Again, it is as absurd in nature that from an unity many contraries should proceed, still kept in an unity, as that from the number of contrarieties an unity should arise. I say still, if you banish both a singularity and a plurality of judgment from among them, then, if so earthly a mind can lift itself up so high, do but conceive how a thing whereto you give the highest and most excellent kind of being, which is eternity, can be of a base and vilest degree of being, and next to a not-being, which is so to be as not to enjoy his own being. I will not here call all your senses to witness, which can hear nor see nothing which yields not most evident evidence of the unspeakableness of that wisdom, each thing being directed to an end of preservation; so proper effects of judgment as speaking and laughing are of mankind. But what mad fury can ever so inveigle any conceit as to see our mortal and corruptible selves to have a reason, and that this universality, whereof we are but the least pieces, should be utterly devoid thereof? As if one should say that one’s foot might be wise, and himself foolish. This heard I once alleged against such a godless mind as yours, who, being driven to acknowledge this beastly absurdity, that our bodies should be better than the whole world if it had the knowledge whereof the other were void, he sought, not able to answer directly, to shift it off in this sort: that, if that reason were true, then must it follow also that the world must have in it a spirit that could write and read too, and be learned, since that was in us commendable. Wretched fool! not considering that books be but supplies of defects, and so are praised because they help our want, and therefore cannot be incident to the Eternal Intelligence, which needs no recording of opinions to confirm His knowledge, no more than the sun wants wax to be the fuel of his glorious lightfulness.
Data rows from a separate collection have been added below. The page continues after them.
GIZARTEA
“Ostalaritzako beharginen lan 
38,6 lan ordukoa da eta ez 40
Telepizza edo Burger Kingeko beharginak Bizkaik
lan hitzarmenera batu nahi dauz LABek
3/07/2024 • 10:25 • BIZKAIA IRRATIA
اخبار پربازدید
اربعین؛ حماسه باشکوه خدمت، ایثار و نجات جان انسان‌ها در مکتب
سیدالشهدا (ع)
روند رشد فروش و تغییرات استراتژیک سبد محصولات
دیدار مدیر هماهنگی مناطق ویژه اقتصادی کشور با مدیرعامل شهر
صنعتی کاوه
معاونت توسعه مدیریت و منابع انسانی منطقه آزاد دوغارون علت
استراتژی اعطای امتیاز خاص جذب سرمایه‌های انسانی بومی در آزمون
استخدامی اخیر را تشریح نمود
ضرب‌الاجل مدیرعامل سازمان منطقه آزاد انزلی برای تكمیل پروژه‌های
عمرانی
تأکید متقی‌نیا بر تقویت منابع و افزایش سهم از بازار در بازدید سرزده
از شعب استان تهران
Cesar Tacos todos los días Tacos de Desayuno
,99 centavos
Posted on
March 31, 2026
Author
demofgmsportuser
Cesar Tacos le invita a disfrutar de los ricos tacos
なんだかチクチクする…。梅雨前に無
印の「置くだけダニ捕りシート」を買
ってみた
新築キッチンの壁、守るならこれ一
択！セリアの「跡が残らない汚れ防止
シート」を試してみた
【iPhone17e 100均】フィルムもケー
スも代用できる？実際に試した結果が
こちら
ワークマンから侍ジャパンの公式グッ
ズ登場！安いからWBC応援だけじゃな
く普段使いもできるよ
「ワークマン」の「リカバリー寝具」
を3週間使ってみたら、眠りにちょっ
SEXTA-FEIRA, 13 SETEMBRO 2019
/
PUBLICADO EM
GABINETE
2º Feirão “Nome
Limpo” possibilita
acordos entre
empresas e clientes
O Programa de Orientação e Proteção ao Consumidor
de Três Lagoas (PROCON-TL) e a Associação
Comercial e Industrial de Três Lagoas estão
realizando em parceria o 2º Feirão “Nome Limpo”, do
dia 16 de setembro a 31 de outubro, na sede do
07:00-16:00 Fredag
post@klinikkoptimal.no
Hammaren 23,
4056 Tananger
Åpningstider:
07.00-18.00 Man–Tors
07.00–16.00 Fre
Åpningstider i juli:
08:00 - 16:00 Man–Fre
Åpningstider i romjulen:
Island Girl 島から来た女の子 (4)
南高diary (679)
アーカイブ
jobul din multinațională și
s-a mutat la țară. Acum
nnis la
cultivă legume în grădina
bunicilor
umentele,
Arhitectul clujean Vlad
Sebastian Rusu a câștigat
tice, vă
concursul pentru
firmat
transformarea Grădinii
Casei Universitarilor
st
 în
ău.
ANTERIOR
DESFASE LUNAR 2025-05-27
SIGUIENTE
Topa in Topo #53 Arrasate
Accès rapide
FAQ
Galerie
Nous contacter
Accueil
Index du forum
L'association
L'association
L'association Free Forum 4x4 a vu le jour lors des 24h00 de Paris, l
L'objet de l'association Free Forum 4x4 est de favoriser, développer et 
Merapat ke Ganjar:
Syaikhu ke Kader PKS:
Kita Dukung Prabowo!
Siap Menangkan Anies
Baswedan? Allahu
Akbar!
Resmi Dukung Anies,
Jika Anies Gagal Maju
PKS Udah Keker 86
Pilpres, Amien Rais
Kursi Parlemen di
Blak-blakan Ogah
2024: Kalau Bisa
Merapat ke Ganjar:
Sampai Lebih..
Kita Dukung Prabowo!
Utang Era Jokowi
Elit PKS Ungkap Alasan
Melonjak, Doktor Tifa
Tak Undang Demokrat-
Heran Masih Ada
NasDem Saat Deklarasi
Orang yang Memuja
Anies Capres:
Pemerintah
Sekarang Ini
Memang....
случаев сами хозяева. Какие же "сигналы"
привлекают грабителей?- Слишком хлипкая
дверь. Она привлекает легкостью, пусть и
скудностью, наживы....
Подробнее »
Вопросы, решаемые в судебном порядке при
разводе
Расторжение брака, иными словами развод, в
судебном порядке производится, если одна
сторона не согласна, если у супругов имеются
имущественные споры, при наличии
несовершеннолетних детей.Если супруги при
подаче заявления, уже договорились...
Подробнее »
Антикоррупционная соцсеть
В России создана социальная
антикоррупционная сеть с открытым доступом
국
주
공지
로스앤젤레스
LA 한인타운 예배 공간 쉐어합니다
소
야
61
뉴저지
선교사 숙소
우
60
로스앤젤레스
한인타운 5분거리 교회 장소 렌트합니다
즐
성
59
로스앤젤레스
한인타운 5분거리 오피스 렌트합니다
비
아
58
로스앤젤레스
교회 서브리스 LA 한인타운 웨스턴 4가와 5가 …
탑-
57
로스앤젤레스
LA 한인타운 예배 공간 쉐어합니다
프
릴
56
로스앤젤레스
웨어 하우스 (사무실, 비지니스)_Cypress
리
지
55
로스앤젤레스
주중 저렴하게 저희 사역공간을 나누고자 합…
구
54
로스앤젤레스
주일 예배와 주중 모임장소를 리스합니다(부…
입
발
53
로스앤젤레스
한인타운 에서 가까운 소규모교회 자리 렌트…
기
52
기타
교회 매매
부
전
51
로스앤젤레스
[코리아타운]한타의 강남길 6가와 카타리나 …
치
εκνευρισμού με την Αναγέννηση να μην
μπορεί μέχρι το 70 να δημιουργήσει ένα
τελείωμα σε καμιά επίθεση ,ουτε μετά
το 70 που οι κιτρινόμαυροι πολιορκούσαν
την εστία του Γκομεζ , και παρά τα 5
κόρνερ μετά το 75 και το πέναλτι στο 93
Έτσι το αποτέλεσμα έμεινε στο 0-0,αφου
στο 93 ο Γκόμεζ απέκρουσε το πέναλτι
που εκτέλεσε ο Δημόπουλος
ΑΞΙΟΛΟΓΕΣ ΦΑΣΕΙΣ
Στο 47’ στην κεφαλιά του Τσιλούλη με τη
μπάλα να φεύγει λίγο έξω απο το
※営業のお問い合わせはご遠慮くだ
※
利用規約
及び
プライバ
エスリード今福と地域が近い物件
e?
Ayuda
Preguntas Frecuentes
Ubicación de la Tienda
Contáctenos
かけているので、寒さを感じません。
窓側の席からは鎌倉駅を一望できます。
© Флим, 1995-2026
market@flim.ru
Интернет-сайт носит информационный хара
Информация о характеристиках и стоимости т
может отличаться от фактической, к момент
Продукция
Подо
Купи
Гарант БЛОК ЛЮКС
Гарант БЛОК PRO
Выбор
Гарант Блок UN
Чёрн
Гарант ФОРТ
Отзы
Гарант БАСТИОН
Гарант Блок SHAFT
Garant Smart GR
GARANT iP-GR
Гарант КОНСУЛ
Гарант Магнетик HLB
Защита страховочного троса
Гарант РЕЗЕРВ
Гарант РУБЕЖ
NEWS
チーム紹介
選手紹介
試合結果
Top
This world, therefore, cannot otherwise consist but by a mind of wisdom which governs it, which whether you will allow to be the Creator thereof, as undoubtedly He is, or the soul and governor thereof, most certain it is that, whether He govern all, or make all, His power is above either His creatures or His government. And if His power be above all things, then, consequently, it must needs be infinite, since there is nothing above it to limit it; for that beyond which there is nothing must needs be boundless and infinite. If His power be infinite, then likewise must His knowledge be infinite; for else there should be an infinite proportion of power which He should not know how to use, the unsensibleness whereof I think even you can conceive; and if infinite, then must nothing, no, not the estate of flies, which you with so unsavoury scorn did jest at, be unknown to Him; for if there were, then were His knowledge bounded, and so not infinite. If His knowledge and power be infinite, then must needs His goodness and justice march in the same rank; for infiniteness of power and knowledge, without like measure of goodness, must necessarily bring forth destruction and ruin, and not ornament and preservation. Since, then, there is a God, and an all-knowing God, so as He seeth into the darkest of all natural secrets, which is the heart of man, and sees therein the deepest dissembled thoughts—nay, sees the thoughts before they be thought; since He is just to exercise His might, and mighty to perform His justice, assure thyself, most wicked woman, that hast so plaguily a corrupted mind as thou canst not keep thy sickness to thyself, but must most wickedly infect others—assure thyself, I say, for what I say depends of everlasting and unremovable causes, that the time will come when thou shalt know that power by feeling it, when thou shalt see His wisdom in the manifesting thy ugly shamefulness, and shalt only perceive Him to have been a Creator in thy destruction.